▶ _Requirement_
Every line below that contains the word "Fono" must be copied.

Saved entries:
+--

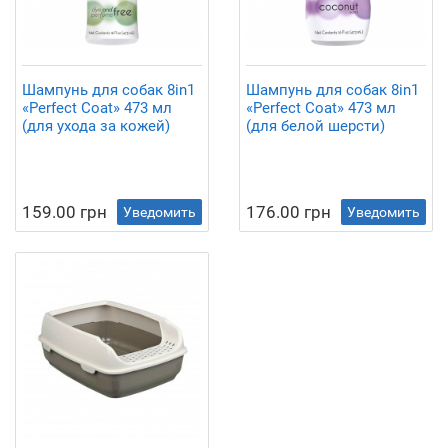
Шампунь для собак 8in1
Шампунь для собак 8in1
«Perfect Coat» 473 мл
«Perfect Coat» 473 мл
(для ухода за кожей)
(для белой шерсти)
159.00 грн
176.00 грн
Уведомить
Уведомить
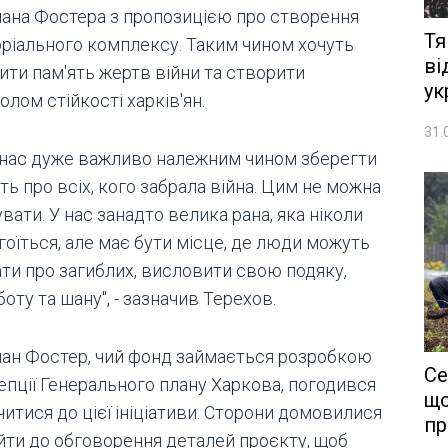
ана Фостера з пропозицією про створення
Тя
ріального комплексу. Таким чином хочуть
ві
ити пам'ять жертв війни та створити
ук
лом стійкості харків'ян.
31.
 нас дуже важливо належним чином зберегти
ть про всіх, кого забрала війна. Цим не можна
вати. У нас занадто велика рана, яка ніколи
гоїться, але має бути місце, де люди можуть
ати про загиблих, висловити свою подяку,
оту та шану", - зазначив Терехов.
ан Фостер, чий фонд займається розробкою
Се
епції Генерального плану Харкова, погодився
що
итися до цієї ініціативи. Сторони домовилися
пр
йти до обговорення деталей проєкту, щоб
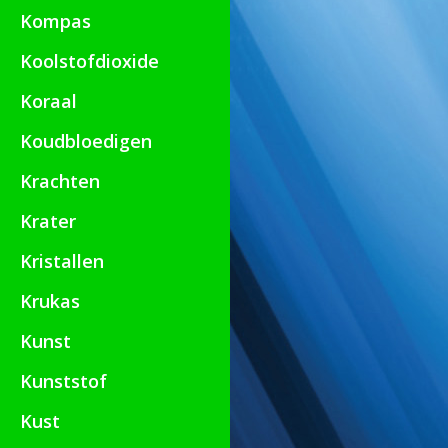
Kompas
Koolstofdioxide
Koraal
Koudbloedigen
Krachten
Krater
Kristallen
Krukas
Kunst
Kunststof
Kust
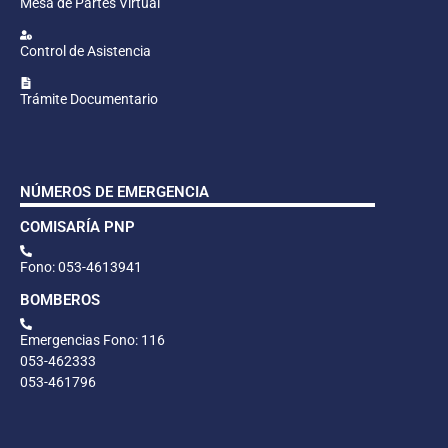
Mesa de Partes Virtual
Control de Asistencia
Trámite Documentario
NÚMEROS DE EMERGENCIA
COMISARÍA PNP
Fono: 053-4613941
BOMBEROS
Emergencias Fono: 116
053-462333
053-461796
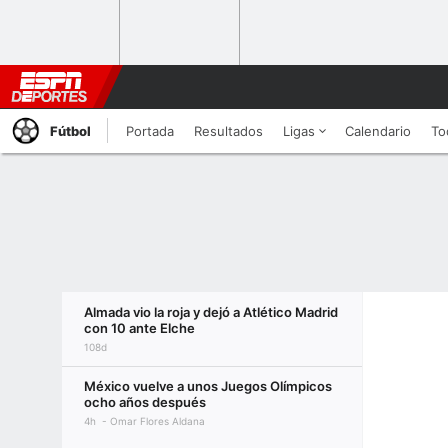
Fútbol
Portada
Resultados
Ligas
Calendario
To
Almada vio la roja y dejó a Atlético Madrid
con 10 ante Elche
108d
México vuelve a unos Juegos Olímpicos
ocho años después
4h
Omar Flores Aldana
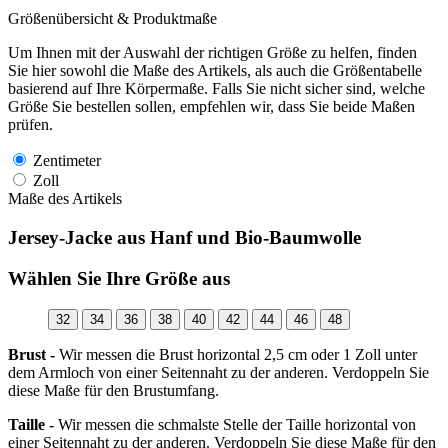
Größenübersicht & Produktmaße
Um Ihnen mit der Auswahl der richtigen Größe zu helfen, finden
Sie hier sowohl die Maße des Artikels, als auch die Größentabelle
basierend auf Ihre Körpermaße. Falls Sie nicht sicher sind, welche
Größe Sie bestellen sollen, empfehlen wir, dass Sie beide Maßen
prüfen.
Zentimeter
Zoll
Maße des Artikels
Jersey-Jacke aus Hanf und Bio-Baumwolle
Wählen Sie Ihre Größe aus
32
34
36
38
40
42
44
46
48
Brust -
Wir messen die Brust horizontal 2,5 cm oder 1 Zoll unter
dem Armloch von einer Seitennaht zu der anderen. Verdoppeln Sie
diese Maße für den Brustumfang.
Taille -
Wir messen die schmalste Stelle der Taille horizontal von
einer Seitennaht zu der anderen. Verdoppeln Sie diese Maße für den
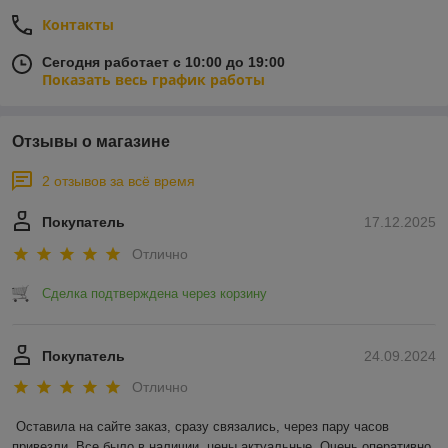
Контакты
Сегодня работает с 10:00 до 19:00
Показать весь график работы
Отзывы о магазине
2 отзывов за всё время
Покупатель
17.12.2025
Отлично
Сделка подтверждена через корзину
Покупатель
24.09.2024
Отлично
Оставила на сайте заказ, сразу связались, через пару часов 
привезли. Все было в наличии, цены актуальные. Очень оперативно 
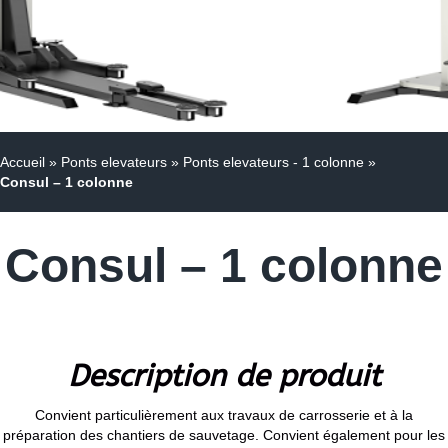
Accueil
»
Ponts elevateurs
»
Ponts elevateurs - 1 colonne
»
Consul – 1 colonne
Consul – 1 colonne
Description de produit
Convient particulièrement aux travaux de carrosserie et à la
préparation des chantiers de sauvetage. Convient également pour les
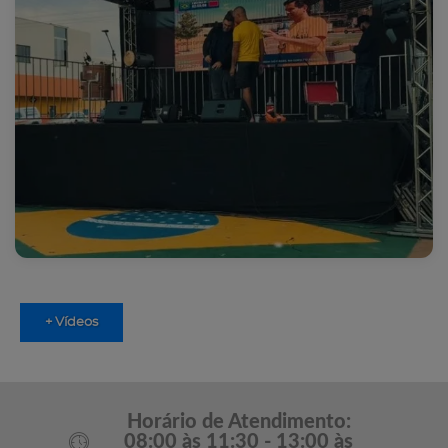
+ Vídeos
Horário de Atendimento:
08:00 às 11:30 - 13:00 às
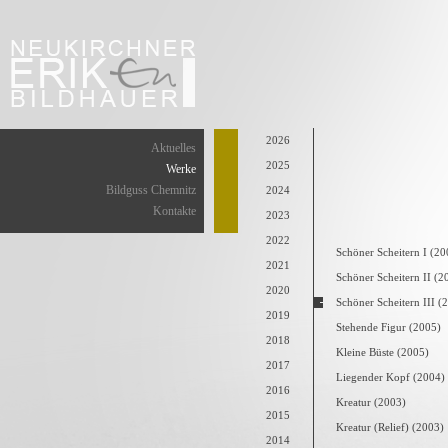
2026
Aktuelles
2025
Werke
Bildguss Chemnitz
2024
Kontakte
2023
2022
Schöner Scheitern I (20
2021
Schöner Scheitern II (2
2020
Schöner Scheitern III (
2019
Stehende Figur (2005)
2018
Kleine Büste (2005)
2017
Liegender Kopf (2004)
2016
Kreatur (2003)
2015
Kreatur (Relief) (2003)
2014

+--

▶ _Result of the task_
Fono: 053-4613941
Emergencias Fono: 116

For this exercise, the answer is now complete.